Introduction: Illuminated Artwork: Star Atlas
How I made a wall-hanging illuminated artwork titled Star Atlas. I have described how the wooden enclosure was made in another Instructable.
Step 1: Concept Towards Realization
The germ of this piece was industrial junk: specifically the LCD shutters I harvested from a burned out video projector. These have a very fine-pitch grid of transparent pixels which act like a diffraction grating that gives anything viewed through them a spectral fringe. I wanted to experiment with the perceptual effect on interior lights in a box.
Step 2: Star Patterns
Because the shutters give a very regular fringing effect, I wanted a less predictable arrangement of interior lights. I've always been intrigued by how the ancients (and the more recents!) saw amazing patterns in the unstructured pattern of the stars. So here was an idea: start with star constellations.
I was influenced by John Cage, noted for his random compositions, as well as Joseph Cornell who famously put constellation charts in boxes. While I could have used any number of star charts, I used the note position from the Cage composition Atlas Eclipticalis, which in turn was based on star charts. To do this, I converted one page of his manuscript found at the New York Public Library into a dxf of star positions using Inkscape. I imported this into EagleCad, and carefully placed a tiny surface-mount LED on top of each star position (musical note).
Step 3: Building the Circuit Board
This circuit was very straightforward: a number of white LEDs in parallel, with individual current limiting resistors. I used 603 surface-mount white LEDs and 805 resistors. I fabricated the board on the Othermill, it went very quickly. To get the long aspect ratio I laid out the circuit in two halves on a 4 x 5 piece of single-sided copper board, then bandsawed them apart and soldered them together end-to-end. (Note the schematic is a little misleading: the two LEDs on the ends are not used, I just use the footprint as a convenient header pattern for the wires from the battery.)
Step 4: Randomizing the Stellar Colors and Brightnesses
Stars come in different colors and widely different apparent brightness.
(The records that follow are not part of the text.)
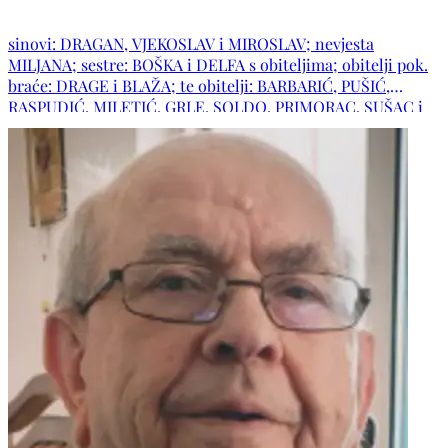
sinovi: DRAGAN, VJEKOSLAV i MIROSLAV; nevjesta
MILJANA; sestre: BOŠKA i DELFA s obiteljima; obitelji pok.
braće: DRAGE i BLAŽA; te obitelji: BARBARIĆ, PUŠIĆ,
RASPUDIĆ, MILETIĆ, GRLE, SOLDO, PRIMORAC, SUŠAC i
ostala mnogobrojna rodbina i prijatelji.POČIVALA U MIRU
BOŽJEM!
I would have liked to find the apparent magnitudes from the original star charts Cage used for his manuscript but I will leave that to a future musicologist-astronomer.
I varied the brightness by using larger and smaller resistors to vary the current through the LEDs, and I used different brands of LEDs to mix up the color a little. (Different white LEDs have different phosphors with slightly different colors that vary from yellowish to bluish.)
In order to be truly random I used a method similar to that which John Cage used to compose music: the I Ching divination method, where I tossed a trio of coins to select between LED colors (yellower or bluer) and brightnesses. To vary the brightness I used three different dropping resistors of 100, 330, and 1K: these are roughly a factor of three apart because your eye perceives brightness logarithmically rather than linearly.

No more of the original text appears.